To put 67 million copies in perspective: that’s more than the lifetime sales of Super Mario Bros. (NES, 1985), more than the entire Wii Sports family combined excluding the Wii’s built-in pack-in, and roughly the same as the entire Pokémon franchise’s bestselling individual entry (Red/Blue). It is the cornerstone of the Switch’s software library.
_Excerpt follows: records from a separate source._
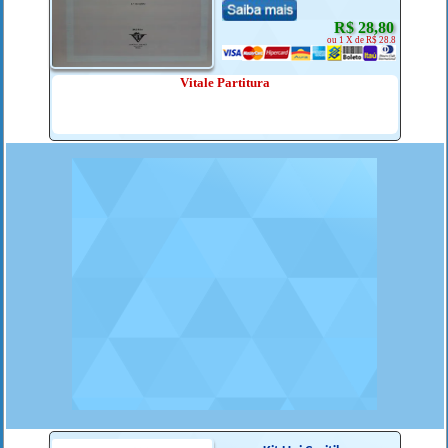
R$ 28,80
ou 1 X de R$ 28.8
Vitale Partitura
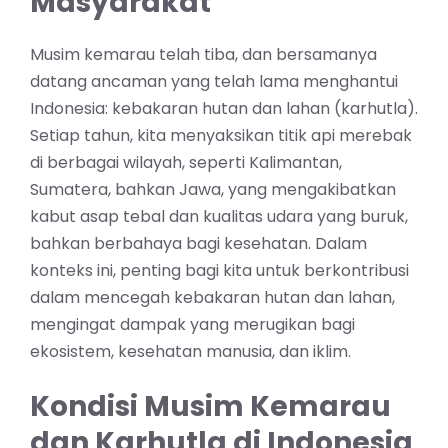
Masyarakat
Musim kemarau telah tiba, dan bersamanya
datang ancaman yang telah lama menghantui
Indonesia: kebakaran hutan dan lahan (karhutla).
Setiap tahun, kita menyaksikan titik api merebak
di berbagai wilayah, seperti Kalimantan,
Sumatera, bahkan Jawa, yang mengakibatkan
kabut asap tebal dan kualitas udara yang buruk,
bahkan berbahaya bagi kesehatan. Dalam
konteks ini, penting bagi kita untuk berkontribusi
dalam mencegah kebakaran hutan dan lahan,
mengingat dampak yang merugikan bagi
ekosistem, kesehatan manusia, dan iklim.
Kondisi Musim Kemarau
dan Karhutla di Indonesia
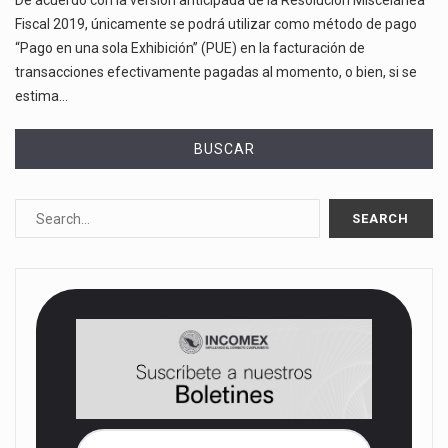
De acuerdo con la versión anticipada de la Resolución Miscelánea
Fiscal 2019, únicamente se podrá utilizar como método de pago
“Pago en una sola Exhibición” (PUE) en la facturación de
transacciones efectivamente pagadas al momento, o bien, si se
estima…
BUSCAR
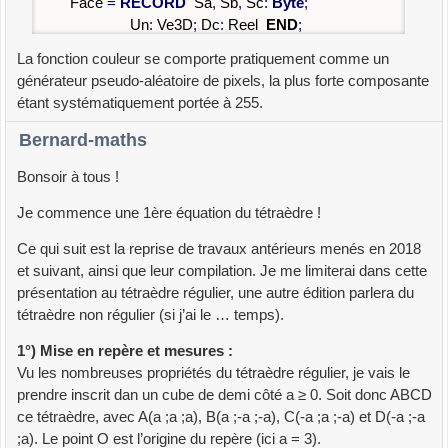
Face
=
RECORD
Sa
,
Sb
,
Sc
:
Byte
;
Un
:
Ve3D
;
Dc
:
Reel
END
;
Tab_F
=
ARRAY
[
1
..
Nface
]
OF
Face
;
La fonction couleur se comporte pratiquement comme un
Tab_C
=
ARRAY
[
1
..
Nface
]
OF
Pixel
;
générateur pseudo-aléatoire de pixels, la plus forte composante
étant systématiquement portée à 255.
VAR
Rcen
:
Z_32
;
Rsph
:
Reel
;
Vun1
,
Vun2
,
Vun3
:
Ve3D
;
Bernard-maths
// LstS: Tab_V;
LstF
:
Tab_F
;
Bonsoir à tous !
LstC
:
Tab_C
;
Je commence une 1ère équation du tétraèdre !
(*HHHHHHHHHHHHHHHHHHHHHHHHHHHHHH
Ce qui suit est la reprise de travaux antérieurs menés en 2018
HHHHHHHHHHHHHHHHHHHHHHHHHHHHHHH
et suivant, ainsi que leur compilation. Je me limiterai dans cette
HHHHHHHHHHHHHH
présentation au tétraèdre régulier, une autre édition parlera du
Utilitaires
tétraèdre non régulier (si j’ai le … temps).
HHHHHHHHHHHHHHHHHHHHHHHHHHHHHHH
1°) Mise en repère et mesures :
HHHHHHHHHHHHHHHHHHHHHHHHHHHHHHH
Vu les nombreuses propriétés du tétraèdre régulier, je vais le
HHHHHHHHHHHHH*)
prendre inscrit dan un cube de demi côté a ≥ 0. Soit donc ABCD
ce tétraèdre, avec A(a ;a ;a), B(a ;-a ;-a), C(-a ;a ;-a) et D(-a ;-a
FUNCTION
Pvect
(
Wa
,
Wb
:
Ve3D
)
:
Ve3D
;
;a). Le point O est l’origine du repère (ici a = 3).
VAR
p
,
q
:
Reel
;
W
:
Ve3D
;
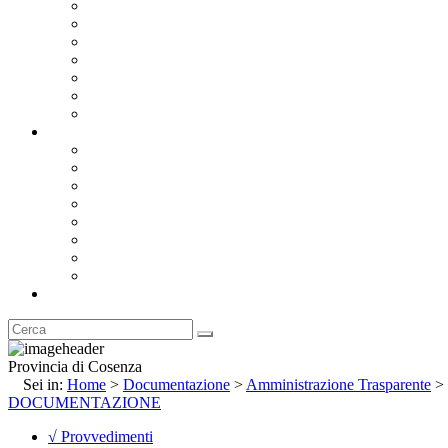
Bandi e Avvisi di Gara
Concorsi e ricerca personale
Bilanci
Amministrazione Trasparente
Statuto
Regolamenti
Provincia
Stemma e Gonfalone
Palazzo della Provincia
Le Sedi della Provincia
Territorio
I Comuni
Enti e Istituzioni
Rubrica
Provincia di Cosenza
Sei in:
Home
>
Documentazione
>
Amministrazione Trasparente
>
DOCUMENTAZIONE
√ Provvedimenti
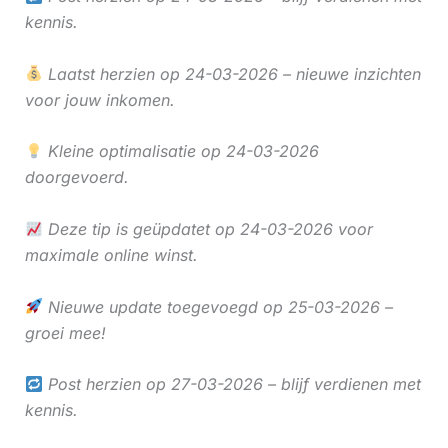
kennis.
Laatst herzien op 24-03-2026 – nieuwe inzichten
voor jouw inkomen.
Kleine optimalisatie op 24-03-2026
doorgevoerd.
Deze tip is geüpdatet op 24-03-2026 voor
maximale online winst.
Nieuwe update toegevoegd op 25-03-2026 –
groei mee!
Post herzien op 27-03-2026 – blijf verdienen met
kennis.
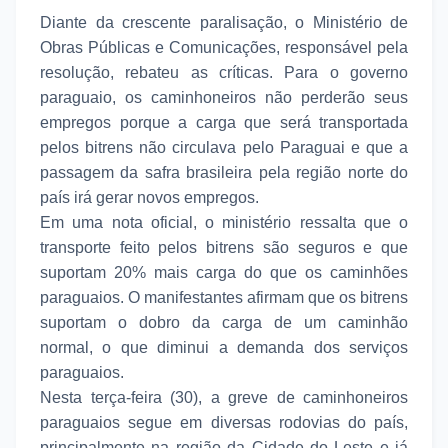
Diante da crescente paralisação,
o Ministério de
Obras Públicas e Comunicações, responsável pela
resolução, rebateu as críticas. Para o governo
paraguaio, os caminhoneiros não perderão seus
empregos porque a carga que será transportada
pelos bitrens não circulava pelo Paraguai e que a
passagem da safra brasileira pela região norte do
país irá gerar novos empregos.
Em uma nota oficial, o ministério ressalta que o
transporte feito pelos bitrens são seguros e que
suportam 20% mais carga do que os caminhões
paraguaios. O manifestantes afirmam que os bitrens
suportam o dobro da carga de um caminhão
normal, o que diminui a demanda dos serviços
paraguaios.
Nesta terça-feira (30), a greve de caminhoneiros
paraguaios segue em diversas rodovias do país,
principalmente na região da Cidade do Leste e já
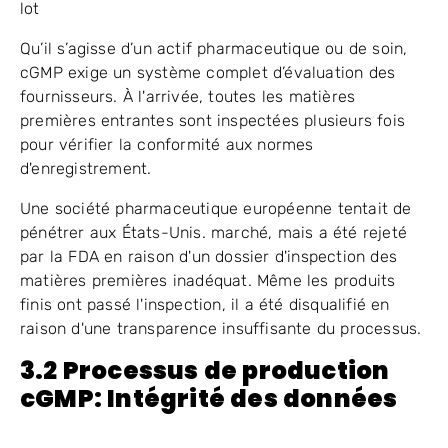
lot
Qu’il s’agisse d’un actif pharmaceutique ou de soin,
cGMP exige un système complet d’évaluation des
fournisseurs. À l'arrivée, toutes les matières
premières entrantes sont inspectées plusieurs fois
pour vérifier la conformité aux normes
d'enregistrement.
Une société pharmaceutique européenne tentait de
pénétrer aux États-Unis. marché, mais a été rejeté
par la FDA en raison d'un dossier d'inspection des
matières premières inadéquat. Même les produits
finis ont passé l'inspection, il a été disqualifié en
raison d'une transparence insuffisante du processus.
3.2 Processus de production
cGMP: Intégrité des données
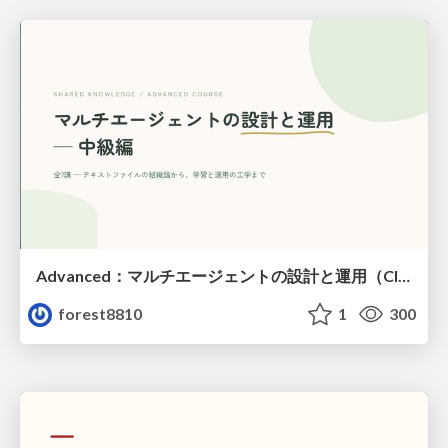
Advanced：マルチエージェントの設計と運用（Claude Code）
forest8810
1
300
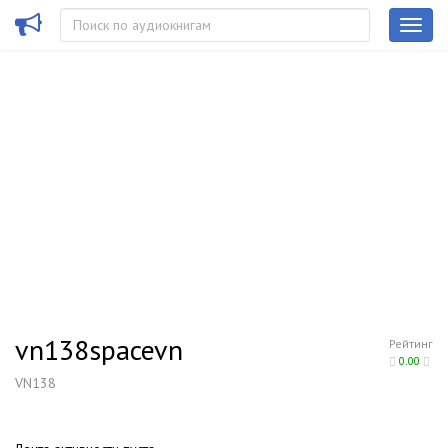
vn138spacevn
Рейтинг
0.00
VN138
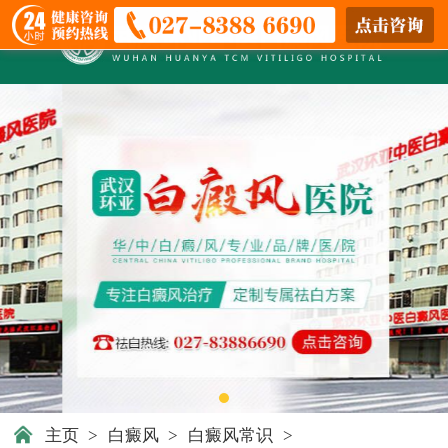
主页
>
白癜风
>
白癜风常识
>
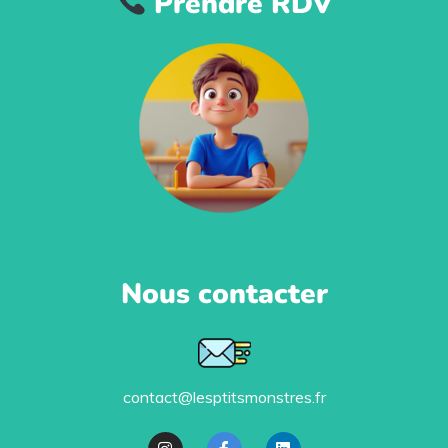
Prendre RDV
Nous contacter
contact@lesptitsmonstres.fr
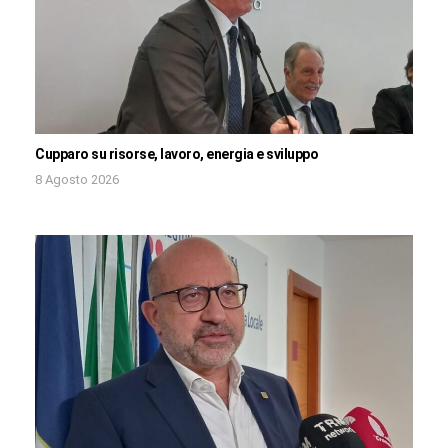
Cupparo su risorse, lavoro, energia e sviluppo
8 Agosto 2026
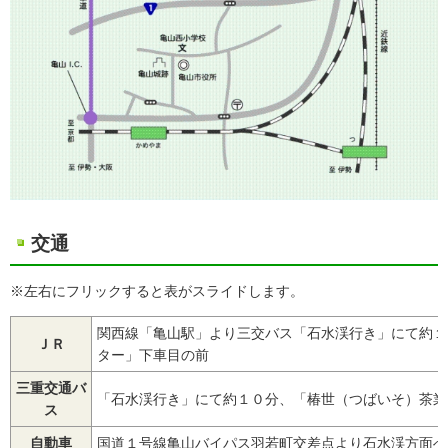
交通
※左右にフリックすると表がスライドします。
関西線「亀山駅」より三交バス「石水渓行き」にて約１
ＪＲ
ター」下車目の前
三重交通バ
「石水渓行き」にて約１０分、「椿世（つばいそ）茶業
ス
自動車
国道１号線亀山バイパス羽若町交差点より石水渓方面へ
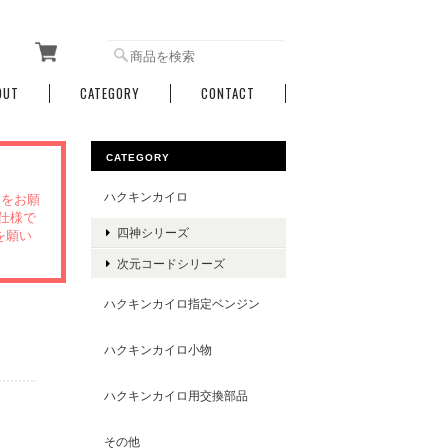
OUT
CATEGORY
CONTACT
CATEGORY
ハクキンカイロ
文をお願
仕様で
四神シリーズ
を願い
次元コードシリーズ
ハクキンカイロ指定ベンジン
ハクキンカイロ小物
ハクキンカイロ用交換部品
その他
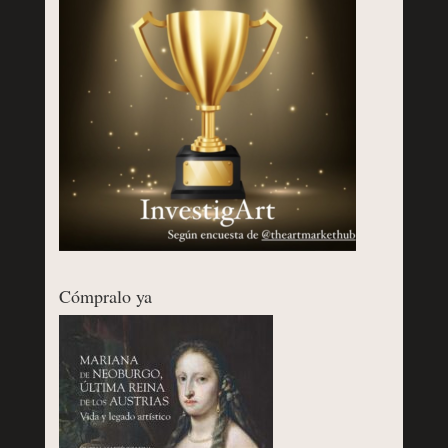
Cómpralo ya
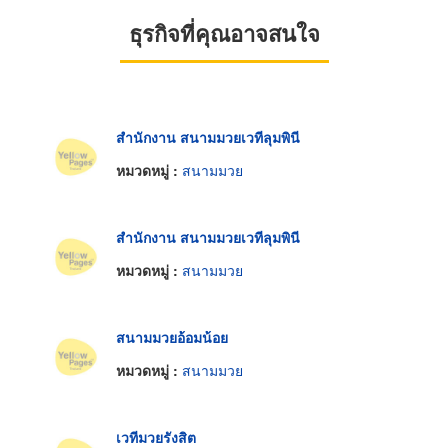
ธุรกิจที่คุณอาจสนใจ
สำนักงาน สนามมวยเวทีลุมพินี
หมวดหมู่ :
สนามมวย
สำนักงาน สนามมวยเวทีลุมพินี
หมวดหมู่ :
สนามมวย
สนามมวยอ้อมน้อย
หมวดหมู่ :
สนามมวย
เวทีมวยรังสิต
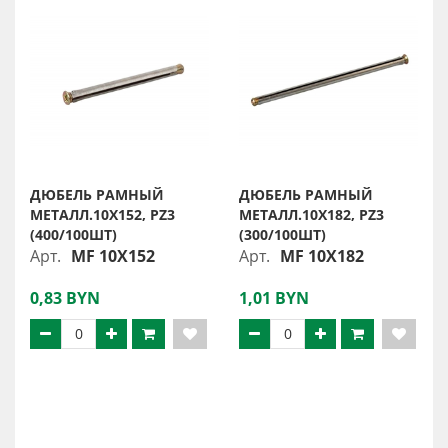
ДЮБЕЛЬ РАМНЫЙ
ДЮБЕЛЬ РАМНЫЙ
МЕТАЛЛ.10X152, PZ3
МЕТАЛЛ.10X182, PZ3
(400/100ШТ)
(300/100ШТ)
Арт.
MF 10X152
Арт.
MF 10X182
0,83 BYN
1,01 BYN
A Decade of DominationReleased in the Switch’s launch window in April 2017 and still selling strongly seven years later, Mario Kart 8 Deluxe has been the steadiest-selling AAA game in the Switch’s entire library — outliving generations of competitors and even outlasting the announcement of Nintendo’s successor console.

Trivia & Facts

  • Bestselling game on Nintendo Switch — over 67 million copies as of early 2025, and the bestselling Mario Kart ever made.
  • Released 28 April 2017 — just 53 days after the Switch launched (3 March 2017), making it one of the earliest Switch system-sellers.
  • Enhanced port of Mario Kart 8 (Wii U, 2014) — not a full remake, but expanded substantially with all DLC, Battle Mode revamp, and new starters.
  • Booster Course Pass announced February 2022, first wave released 18 March 2022, sixth and final wave released 9 November 2023 — a 20-month DLC rollout, the longest in Mario Kart history.
  • 96 courses across 24 cups — the most ever in a Mario Kart game, more than double the previous record.
  • 17 tracks from Mario Kart Tour — the first time tracks from a later-released Mario Kart returned to console. Includes Paris Promenade, New York Minute, Tokyo Blur, Sydney Sprint, London Loop, and many more.
  • Three brand-new tracks debuted in BCP: Sky-High Sundae (Wave 2), Yoshi’s Island (Wave 5), and Piranha Plant Cove (Wave 6).
  • Inkling Boy and Inkling Girl — the only Splatoon characters to appear in a Mario Kart game, and the first non-Mario newcomers to be starters rather than unlockables.
  • Link returns in his Breath of the Wild outfit (added by free update). His original Twilight Princess outfit from MK8 Wii U is also selectable.
  • Mute City and Big Blue — two F-Zero crossover tracks return from the Wii U DLC, complete with F-Zero music. These are the only F-Zero references in any Nintendo game between 2003 and 2024’s F-Zero 99.
  • Gold Mario is unlocked by clearing every cup in 200cc — replacing Metal Mario’s alternate-skin role from MK8 Wii U.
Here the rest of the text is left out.